Dispone de un cabrestante principal de Rolls-Royce con una fuerza de tracción de 350 toneladas. En la popa hay dos juegos de mordazas Karmoy Shark Jaws, un pasador de remolque, un sistema de centrado para cables conductores y un cabrestante. Para operaciones en cubierta, tiene una grúa Dreggen DKF 40 que puede levantar 3,5 toneladas, así como una grúa de riel Dreggen DKFR100 para cinco toneladas.

Un nombre con historia

El nombre de esta unidad rinde homenaje al cacique Lientur, un líder mapuche que, en audaces expediciones contra los fuertes hispanos y otros asentamientos, dirigió la batalla de las Cangrejeras, donde los españoles fueron derrotados el 15 de mayo de 1629.

Lientur demostró grandes habilidades de estratega en aquella batalla, aprovechando las condiciones meteorológicas a su favor, consolidándose como un líder temido por sus adversarios.

El remolcador ATF-60 Lientur es la tercera unidad de la Armada de Chile en recibir este nombre.
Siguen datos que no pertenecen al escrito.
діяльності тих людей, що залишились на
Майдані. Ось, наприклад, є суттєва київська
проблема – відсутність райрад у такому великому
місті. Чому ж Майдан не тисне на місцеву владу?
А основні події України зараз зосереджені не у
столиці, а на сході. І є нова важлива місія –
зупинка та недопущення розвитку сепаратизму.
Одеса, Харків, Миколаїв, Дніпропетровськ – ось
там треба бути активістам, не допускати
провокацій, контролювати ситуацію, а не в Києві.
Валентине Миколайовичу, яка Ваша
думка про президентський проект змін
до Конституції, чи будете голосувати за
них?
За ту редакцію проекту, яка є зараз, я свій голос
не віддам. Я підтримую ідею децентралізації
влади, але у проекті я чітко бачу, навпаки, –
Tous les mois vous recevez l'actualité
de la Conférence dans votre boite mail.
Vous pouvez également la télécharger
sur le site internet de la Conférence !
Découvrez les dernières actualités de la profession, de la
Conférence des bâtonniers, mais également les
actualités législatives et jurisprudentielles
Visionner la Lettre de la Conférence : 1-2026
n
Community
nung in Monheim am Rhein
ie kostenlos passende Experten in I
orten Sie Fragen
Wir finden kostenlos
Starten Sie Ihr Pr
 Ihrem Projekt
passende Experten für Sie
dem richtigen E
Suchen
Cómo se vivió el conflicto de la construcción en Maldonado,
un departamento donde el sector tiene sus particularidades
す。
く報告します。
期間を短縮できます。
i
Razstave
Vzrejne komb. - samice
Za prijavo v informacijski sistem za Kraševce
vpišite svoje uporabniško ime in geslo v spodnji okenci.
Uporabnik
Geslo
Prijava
La primera fue un destructor entre 1928 y 1930, seguida por un patrullero que operó durante más de 30 años desde 1947, participando notablemente en la búsqueda y rescate del ARA Fournier en el Estrecho de Magallanes.

La segunda unidad también estuvo presente en el incidente del Islote Snipe en 1958, así como en diversas campañas antárticas, siendo fundamental para el esfuerzo de la Armada de Chile en mantener la red de faros habitados y la conexión con comunidades aisladas.

Entrega, sacrificio y compromiso de servicio

Al igual que el antiguo patrullero Lientur, la actual unidad cumple importantes labores en la Antártica, aportando al soporte logístico de bases nacionales y de países aliados, transporte de científicos, y comisiones de estudios hidrográficos, siendo parte de la Patrulla Antártica Naval Combinada (PANC) en conjunto con la Armada Argentina, reafirmando en cada misión la presencia chilena en el continente blanco.

Su distintiva estructura y colores son inconfundibles en las aguas del Océano Austral, destacando el servicio y dedicación de su tripulación ante las cambiantes y complejas condiciones antárticas.

El ATF 60 Lientur, al igual que otras unidades de la Armada de Chile, cuenta con una dotación que ha enfrentado los desafíos y sacrificios del servicio en las aguas australes, disponibles desde su puerto base en Punta Arenas para atender a las necesidades que la patria demande.

Los tripulantes mantienen en sus cubiertas ese espíritu y legado que perdura a través de historias y leyendas, llevando con orgullo el nombre de Lientur, con la mente puesta en que Chile al sur se encuentra con el polo, portando nuestro pabellón hacia las aguas antárticas.